Renaissance d’une «voix inouïe». L’œuvre exigeante de la romancière vaudoise, longtemps tenue pour marginale, est publiée en intégralité

Portrait de Catherine Colomb pris dans les années 1960.

 Thierry Raboud

Thierry Raboud

23 novembre 2019 à 02:01

Littérature » Une romancière réservée, une œuvre insaisissable. Ainsi le nom de Catherine Colomb est-il longtemps resté méconnu, celé dans les marges du milieu littéraire de son temps. Sa prose? Elle offre «le spectacle d’une confusion qui rejoint l’obscurcisme», tançait en son temps un critique désorienté. «Catherine Colomb? Elle est vraiment impossible à comprendre», en rajoutait la Lausannoise elle-même, amusée de cet hermétisme que l’on prêtait volontiers à ses romans déroutants.

Alors réapprendre à lire, comme le suggérait Gustave Roud en introduction à cette prose exigeante. On s’y plonge dans le fort volume que les Editions Zoé viennent de faire paraître. Oui, porter un regard neuf sur ces textes écrits entre 1911 et 1965 par cette grande romancière de la mémoire aujourd’hui remise en lumière, au point que sa place dans les lettres contemporaines, de marginale, soit peu à peu devenue centrale. «En un demi-siècle, l’auteure discrète est devenue une balise de la littérature produite en Suisse romande, jusqu’à y être considérée comme un véritable classique, traduit en plusieurs langues», note Daniel Maggetti, qui a dirigé l’édition de Tout Catherine Colomb.

Absolument inclassable

Au cœur de ces quelque 1600 pages soigneusement annotées, dont certaines inédites: Châteaux en enfance (1945), Les Esprits de la terre (1953) et Le Temps des anges (1962). Trois romans familiaux enracinés en terre vaudoise, qui portent l’empreinte nostalgique d’un autrefois.
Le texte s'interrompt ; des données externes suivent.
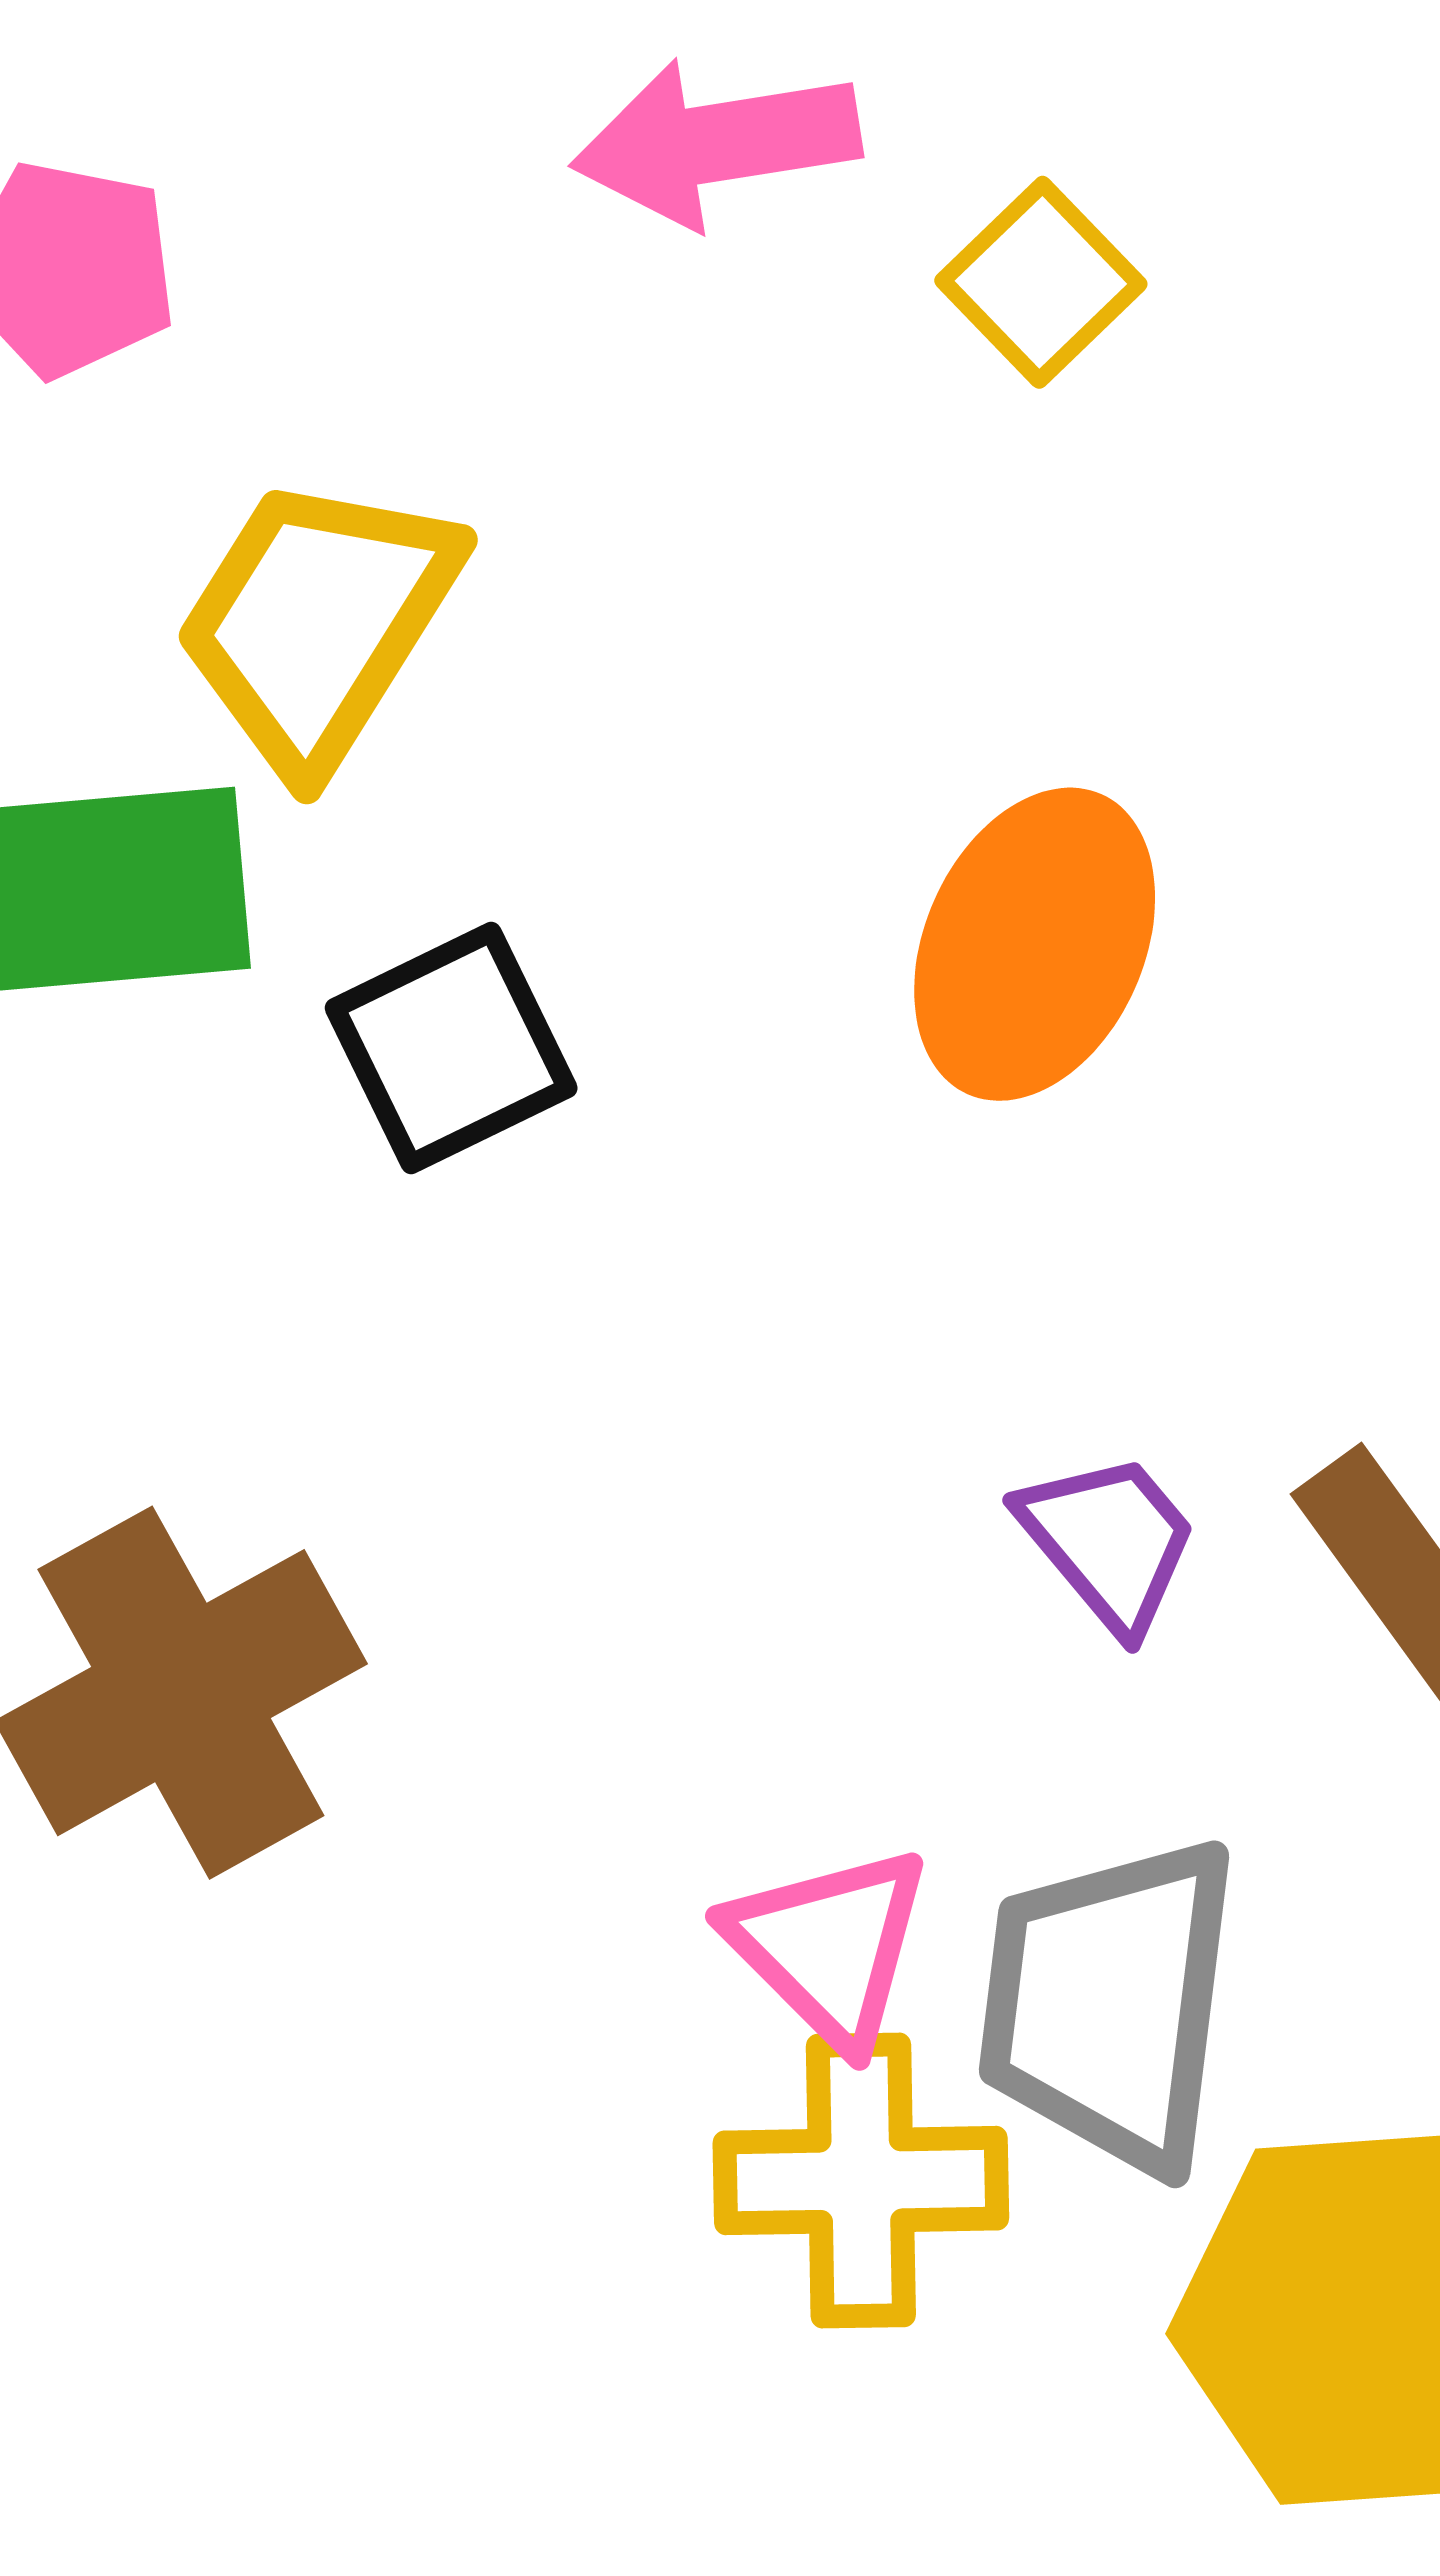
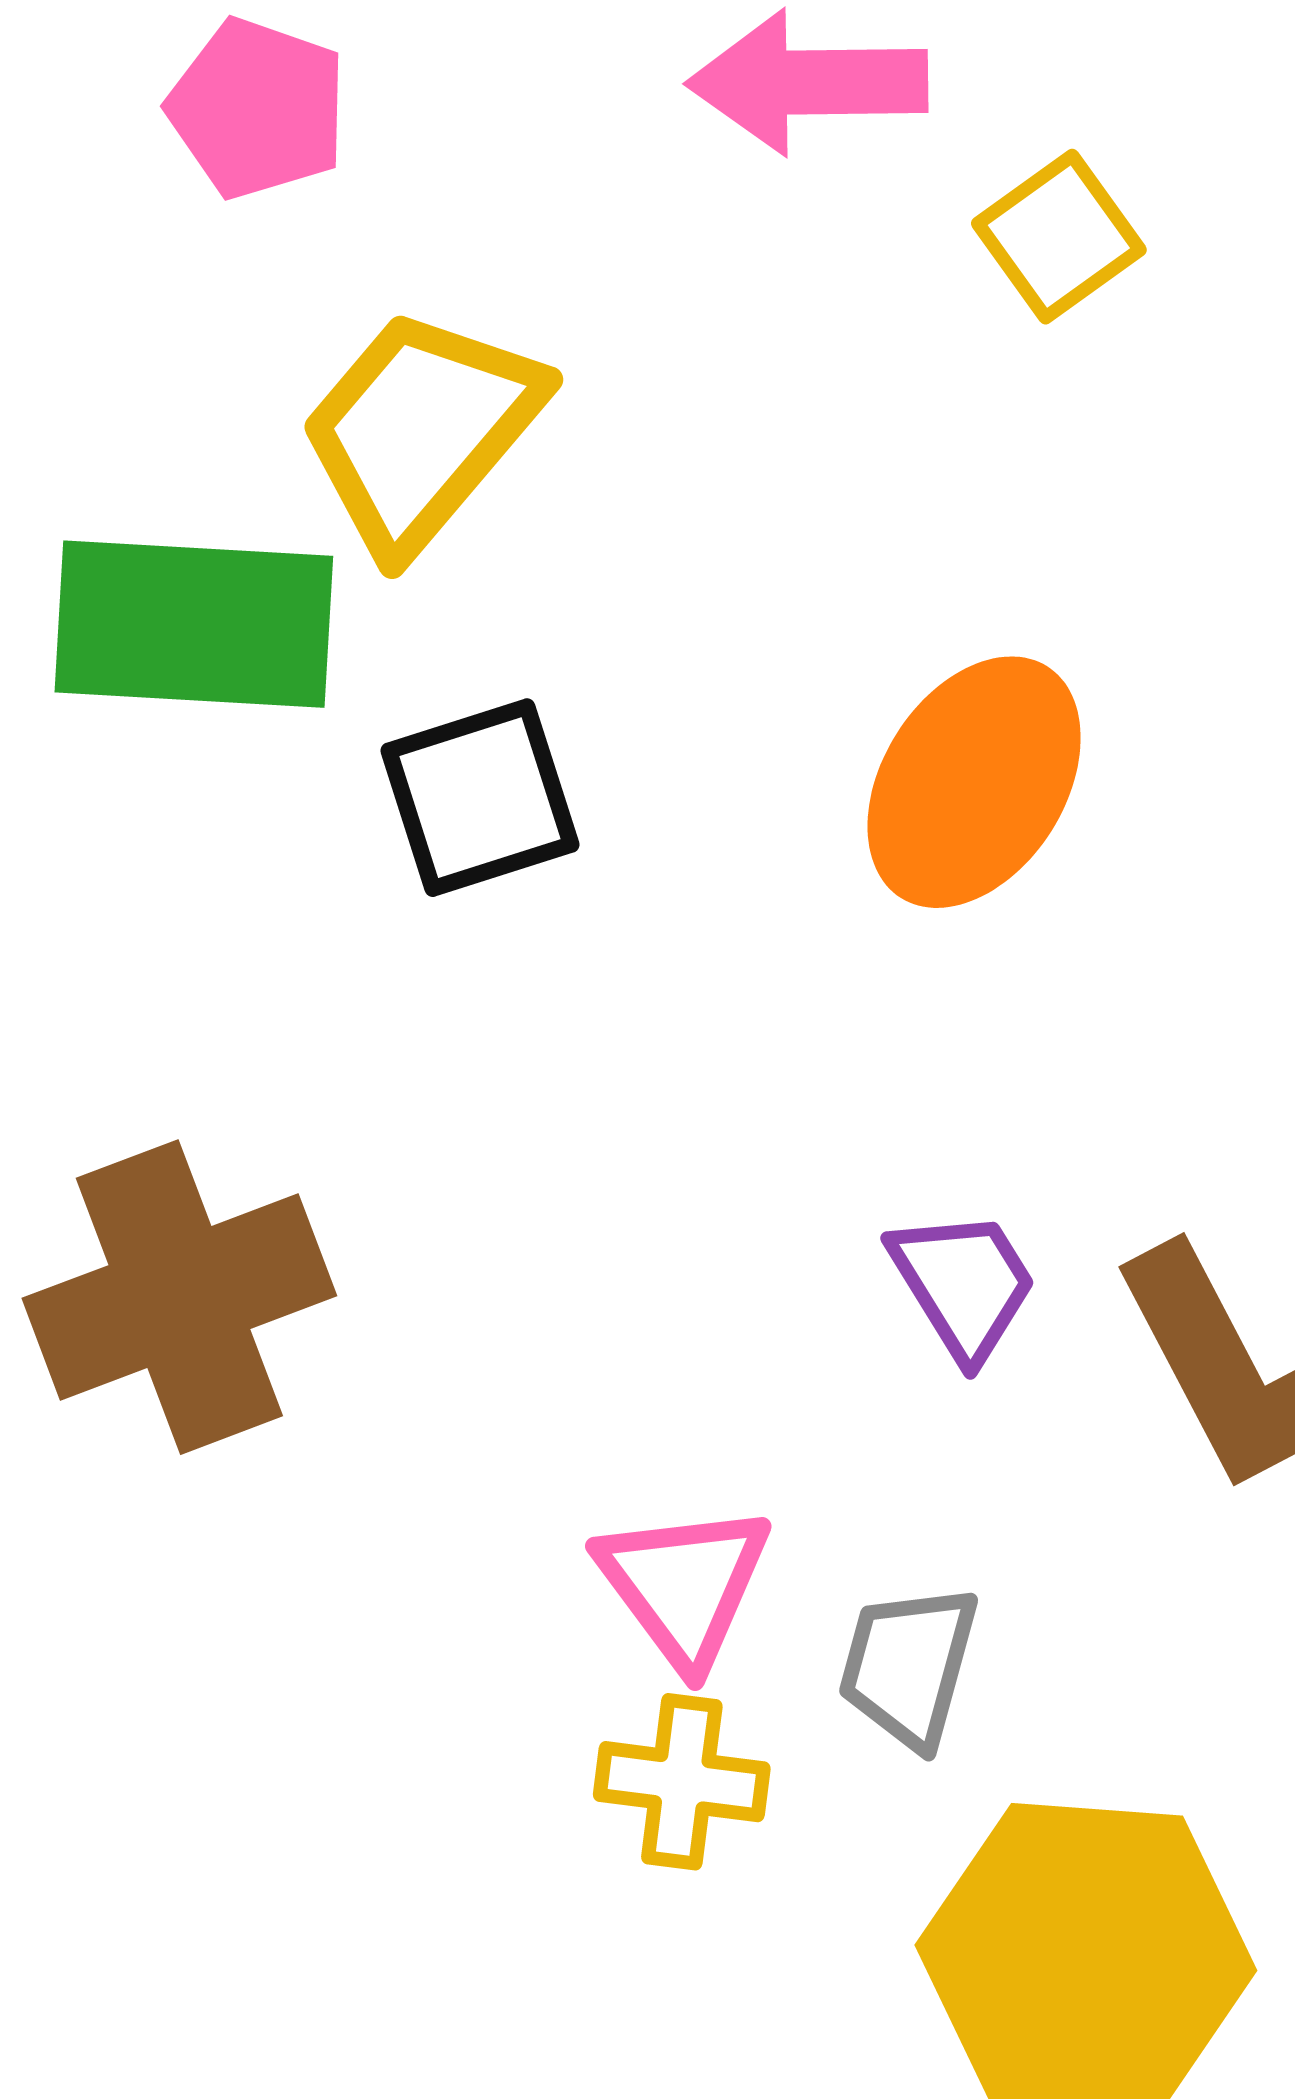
gray trapezoid: (1110, 2004) -> (908, 1666), size x0.6
yellow cross: (861, 2181) -> (682, 1782), size x0.7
Dans le recueil d’essais qu’il a fait paraître ce printemps, Philippe Geinoz décrit cette trilogie en un «tout articulé»; ensemble romanesque cohérent, ancré dans un même paysage de lac et de vignes, baigné d’une même inquiétude née du «passage difficile d’une société verticale à une société horizontale». Au fil de sa lecture critique apparaissent surtout les audaces formelles et narratives de cette prose que le chercheur, chargé de cours à l’Université de Fribourg, restitue à sa modernité. «Parce qu’ils ont été trop peu commentés, les romans de Colomb conservent, plus d’un demi-siècle après leur publication, quelque chose de la nouveauté qu’ils présentaient à leurs premiers lecteurs», signale-t-il.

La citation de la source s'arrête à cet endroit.